A vida às vezes prega peças na gente, mostra quem manda e confirma que quase sempre não somos nós mesmos quem mandamos. Em certos momentos apenas sobrevivemos. Olhamos pra frente, para os lados e até para trás, e nada.

Tudo escuro.

Inclusive, será que perdemos a luz que nos guiava ou foi a vela que acabou? Carregávamos alguma chama?

É como se você estivesse no mar à noite, mais que isso, no agitado mar da noite. Sem tocar os pés no chão, se agitando para não afundar, água fria e salgada batendo na boca, pequenos goles, corpo trêmulo e olhos arregalados. Não contamos pra ninguém, mas não sabíamos nadar.

E de tanto nos debatermos, de tanta água engolir, de tanto desespero e solidão, de alguma forma, aprendemos a nadar. Ou você nada, ou você morre.

Morrer nunca foi uma opção. Não por apego ou nada que o valha. Mas porque não teríamos um lugar seguro para deixar nossas bagagens. Nossas mais preciosas bagagens. Cada um com a sua. Cada um sabe o peso e o valor de cada uma delas. Por mais que possam te ajudar a carregar, no final ela ainda é só sua.

É duro nadar sozinha. É duro nadar o tempo todo. Mesmo quando todos dizem que você deveria boiar. Ainda assim, por mais incrível que pareça você, que antes não sabia ( ou havia esquecido), só sabe fazer isso: nadar, nadar, nadar .

Nadar no nada.

Seus olhos buscam a luz, um farol talvez, ou qualquer coisa que possa te guiar, mostrar o caminho certo a se seguir. Algum sinal de fumaça. Terra firme. Mas eles estão molhados, ardidos, vermelhos e ao redor apenas vulto, lua e maré. Não veria nada além de água, sal e escuridão.

Talvez também tenha desaprendido a enxergar.

Pensa então que qualquer coisa que não afunde pode te salvar, um toco de madeira, um galho, quem sabe uma boia poderia te salvar, seria algo como um descanso merecido. Porém qual a probabilidade de encontrar algo perdido que você deseja tanto? Você aprendeu que sonhos não se realizam, e que não se deve confiar no mar.
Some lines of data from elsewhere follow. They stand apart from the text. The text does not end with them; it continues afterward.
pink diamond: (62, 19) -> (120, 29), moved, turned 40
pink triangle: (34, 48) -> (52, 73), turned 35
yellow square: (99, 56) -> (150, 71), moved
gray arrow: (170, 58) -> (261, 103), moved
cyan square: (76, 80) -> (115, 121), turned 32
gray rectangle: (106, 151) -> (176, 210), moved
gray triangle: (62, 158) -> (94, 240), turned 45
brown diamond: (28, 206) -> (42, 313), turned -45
Então por acaso (já disse que não acredito em acaso?) você percebe uma boia bem na sua frente. Uma bela, linda e salvadora boia. Será? Logo você se agarra com toda a força que possui. E pensa que está salva. Agarra-se tanto, com tanto fervor, que parece um ato de pura fé, quase devoção.

Você já deveria saber que tudo que não é feito de terra e pedras um dia, mais rápido do que você é capaz de supor, se esvai. E um dia, esse amparo que você tanto se apoiou, se vai. Vai porque quis, vai porque precisou ir. Você nunca saberá. Talvez você até vá antes dele. Mas é a Lei. Tudo acaba. Seu mergulhou no mar gelado e negro é tão profundo que quase sente os pés tocarem o fundo dessa imensidão.
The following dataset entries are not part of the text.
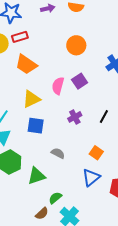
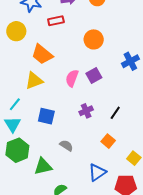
red rectangle: (20, 37) -> (56, 21), moved
yellow triangle: (31, 99) -> (34, 81), moved
orange square: (96, 153) -> (108, 141), moved

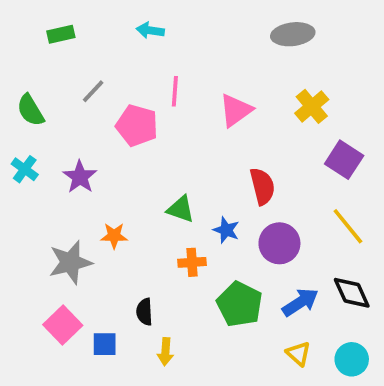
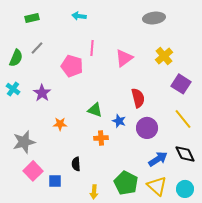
gray line: (93, 91) -> (37, 48), moved
green semicircle: (30, 110) -> (16, 58), turned -126
gray star: (70, 262) -> (24, 142), moved
green pentagon: (240, 304) -> (126, 183), moved
yellow arrow: (165, 352) -> (94, 192), moved
yellow triangle: (298, 354) -> (157, 186), size x1.5

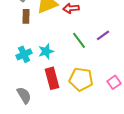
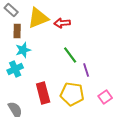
purple line: (103, 35) -> (86, 70), moved, turned -72
cyan star: (46, 51) -> (23, 50), moved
Quando tempo conseguimos ficar sem ar?

No silêncio do mais escuro mergulho?

Teremos fôlego pra subir?

 Teremos força?

Instintivamente seu corpo apenas sobe, embora metade dele queira ficar lá adormecido e congelado no fundo do oceano.

sobe.

sobe.

ar.

E você sobreviveu. Mas acabou por perceber que sobreviver era pouco, decidiu viver. Conheceu o árduo e longo caminho cheio de voltas até finalmente aprender a nadar.

Nadar sozinha.

Hoje, você sabe por onde e porque está nadando. Sabe que na margem a vitória é certa e existirá uma torcida enorme te esperando. Sabe que cada gota de suor e sal será recompensada. Sabe sentir o toque da areia do abismo mais profundo. Sabe o caminho de cor de como chegar a esse abismo. Mas decide, decide todos os dias, sair de lá. E ao menor sinal de areia, nada mais forte e mais forte, sempre pra cima, procurando ar, o seu ar.

 O ar que você conquistou.

E quando já sabe nadar, decide apenas flutuar. Tudo recomeça. E a escuridão não existe mais. Vemos luz no horizonte e sabemos que um dia certamente poderemos voar.